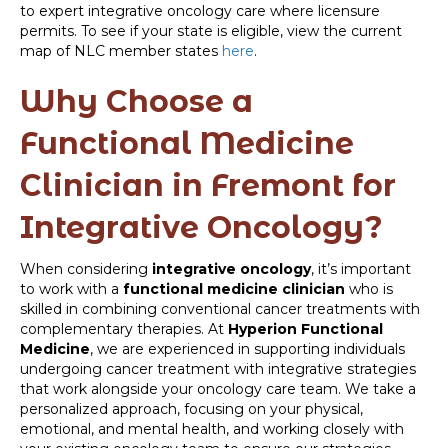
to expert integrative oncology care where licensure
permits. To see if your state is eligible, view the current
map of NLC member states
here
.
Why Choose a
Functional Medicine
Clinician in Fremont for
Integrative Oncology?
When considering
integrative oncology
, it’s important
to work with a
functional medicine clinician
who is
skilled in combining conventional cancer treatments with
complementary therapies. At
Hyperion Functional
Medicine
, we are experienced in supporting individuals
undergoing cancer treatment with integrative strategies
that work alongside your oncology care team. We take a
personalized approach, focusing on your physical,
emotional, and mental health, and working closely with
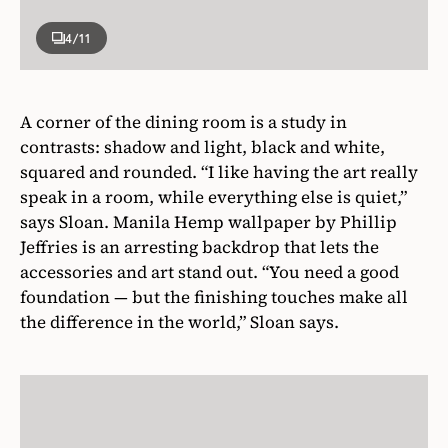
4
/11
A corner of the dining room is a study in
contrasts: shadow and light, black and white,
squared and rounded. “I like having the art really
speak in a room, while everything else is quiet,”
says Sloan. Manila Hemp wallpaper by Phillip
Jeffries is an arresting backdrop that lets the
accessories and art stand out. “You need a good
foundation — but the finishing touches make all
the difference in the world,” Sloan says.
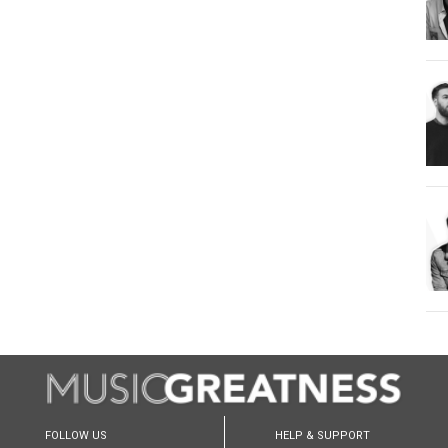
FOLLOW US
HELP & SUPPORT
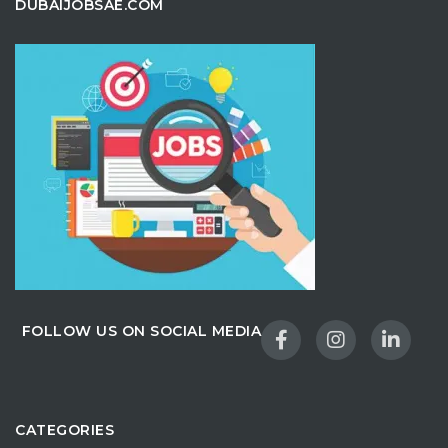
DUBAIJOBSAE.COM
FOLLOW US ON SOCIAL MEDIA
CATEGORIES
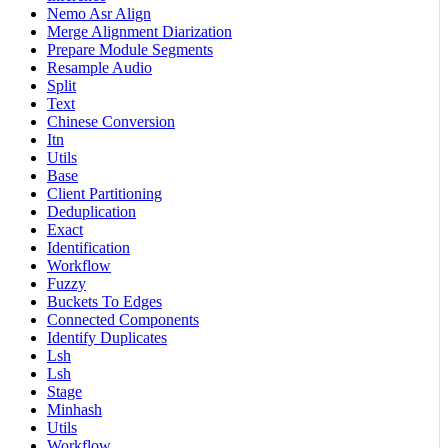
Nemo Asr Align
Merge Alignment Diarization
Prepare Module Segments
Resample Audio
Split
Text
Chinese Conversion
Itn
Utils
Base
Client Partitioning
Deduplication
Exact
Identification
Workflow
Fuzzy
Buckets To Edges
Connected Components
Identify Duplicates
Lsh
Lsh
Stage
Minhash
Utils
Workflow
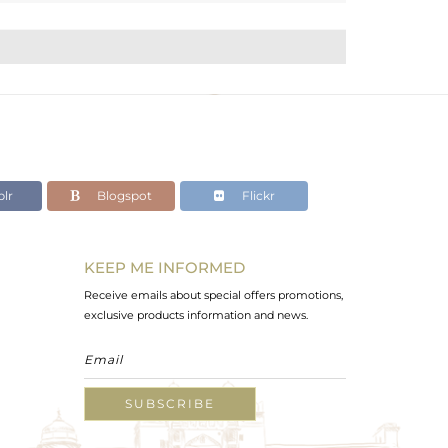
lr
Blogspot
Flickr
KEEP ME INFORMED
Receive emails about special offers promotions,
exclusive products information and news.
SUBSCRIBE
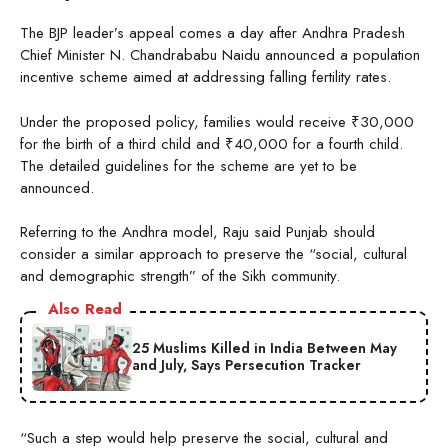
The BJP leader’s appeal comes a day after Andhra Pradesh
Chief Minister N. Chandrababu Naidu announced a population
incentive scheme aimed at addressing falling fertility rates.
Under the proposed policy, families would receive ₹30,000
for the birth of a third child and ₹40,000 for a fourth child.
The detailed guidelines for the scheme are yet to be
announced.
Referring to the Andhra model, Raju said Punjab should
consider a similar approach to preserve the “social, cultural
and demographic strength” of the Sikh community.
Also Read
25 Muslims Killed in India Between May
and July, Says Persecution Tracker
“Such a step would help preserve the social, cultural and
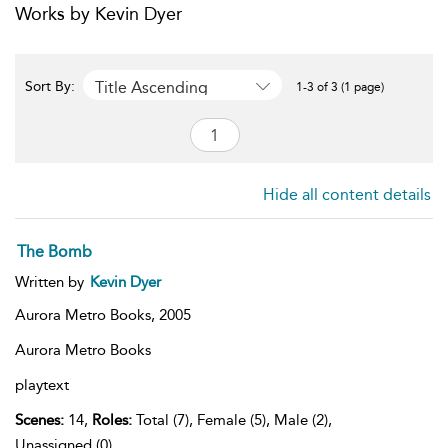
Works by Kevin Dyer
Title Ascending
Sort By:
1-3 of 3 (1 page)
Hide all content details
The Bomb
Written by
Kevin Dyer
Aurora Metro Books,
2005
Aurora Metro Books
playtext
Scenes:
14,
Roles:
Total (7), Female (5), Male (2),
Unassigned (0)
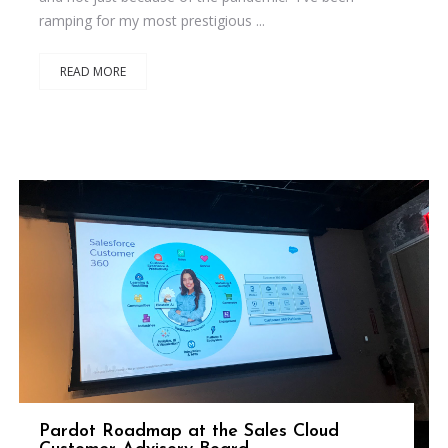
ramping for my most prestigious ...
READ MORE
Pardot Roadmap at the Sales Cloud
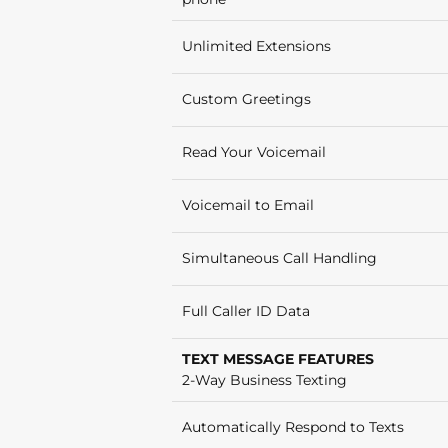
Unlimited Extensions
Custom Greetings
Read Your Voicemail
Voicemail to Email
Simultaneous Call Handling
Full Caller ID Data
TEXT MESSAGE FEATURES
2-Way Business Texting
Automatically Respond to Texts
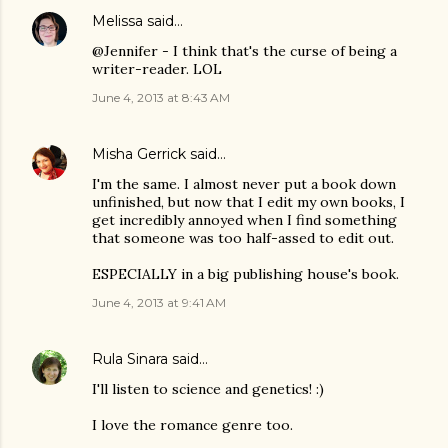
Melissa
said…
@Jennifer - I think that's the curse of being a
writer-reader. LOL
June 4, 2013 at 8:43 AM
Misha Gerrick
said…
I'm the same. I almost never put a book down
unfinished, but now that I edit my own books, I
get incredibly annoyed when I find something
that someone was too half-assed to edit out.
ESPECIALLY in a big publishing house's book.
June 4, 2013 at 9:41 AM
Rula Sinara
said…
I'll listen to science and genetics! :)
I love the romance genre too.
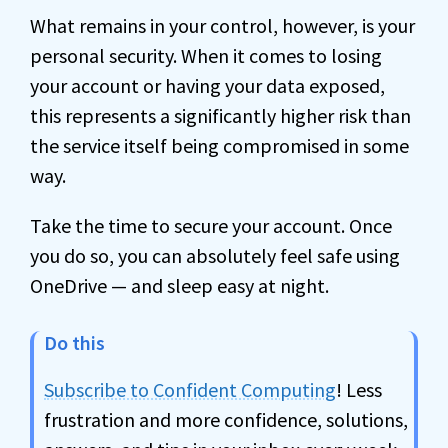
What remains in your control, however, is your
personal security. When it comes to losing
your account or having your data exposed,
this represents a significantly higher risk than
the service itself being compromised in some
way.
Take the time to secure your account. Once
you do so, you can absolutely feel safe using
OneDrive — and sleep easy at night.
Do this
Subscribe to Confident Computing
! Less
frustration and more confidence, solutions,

#### Assignment:
Give exactly those lines of the listing that run from its first line through the line with "Merge Alignment Diarization", leaving each picture out.

#### Task result:
to expert integrative oncology care where licensure
permits. To see if your state is eligible, view the current
map of NLC member states
here
.
Why Choose a
Functional Medicine
Clinician in Fremont for
Integrative Oncology?
When considering
integrative oncology
, it’s important
to work with a
functional medicine clinician
who is
skilled in combining conventional cancer treatments with
complementary therapies. At
Hyperion Functional
Medicine
, we are experienced in supporting individuals
undergoing cancer treatment with integrative strategies
that work alongside your oncology care team. We take a
personalized approach, focusing on your physical,
emotional, and mental health, and working closely with
4
/11
A corner of the dining room is a study in
contrasts: shadow and light, black and white,
squared and rounded. “I like having the art really
speak in a room, while everything else is quiet,”
says Sloan. Manila Hemp wallpaper by Phillip
Jeffries is an arresting backdrop that lets the
accessories and art stand out. “You need a good
foundation — but the finishing touches make all
the difference in the world,” Sloan says.
FOLLOW US
HELP & SUPPORT
DUBAIJOBSAE.COM
FOLLOW US ON SOCIAL MEDIA
CATEGORIES
Nemo Asr Align
Merge Alignment Diarization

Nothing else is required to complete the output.